**WORK TO COMPLETE**
Among the entries below, find the line with "содержимому", then quote it and each following line up to and including the line with "Аудиокнига для Nokia Audiobook Player", and nothing else.

**DATA EXTRACTS**
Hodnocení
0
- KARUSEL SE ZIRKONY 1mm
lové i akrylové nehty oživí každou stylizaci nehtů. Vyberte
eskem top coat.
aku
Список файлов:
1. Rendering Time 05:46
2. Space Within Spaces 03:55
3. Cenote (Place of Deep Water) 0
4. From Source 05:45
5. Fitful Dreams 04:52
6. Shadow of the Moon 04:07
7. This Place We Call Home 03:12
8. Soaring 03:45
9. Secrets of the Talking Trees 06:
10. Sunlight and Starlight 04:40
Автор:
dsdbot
* * *
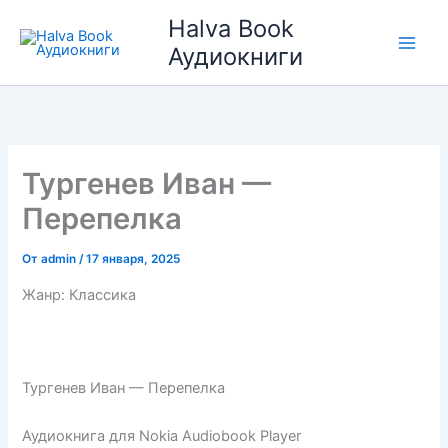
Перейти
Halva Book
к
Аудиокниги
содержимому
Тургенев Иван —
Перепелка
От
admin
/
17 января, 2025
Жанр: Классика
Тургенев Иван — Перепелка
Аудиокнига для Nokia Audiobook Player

**TASK SOLUTION**
содержимому
Тургенев Иван —
Перепелка
От
admin
/
17 января, 2025
Жанр: Классика
Тургенев Иван — Перепелка
Аудиокнига для Nokia Audiobook Player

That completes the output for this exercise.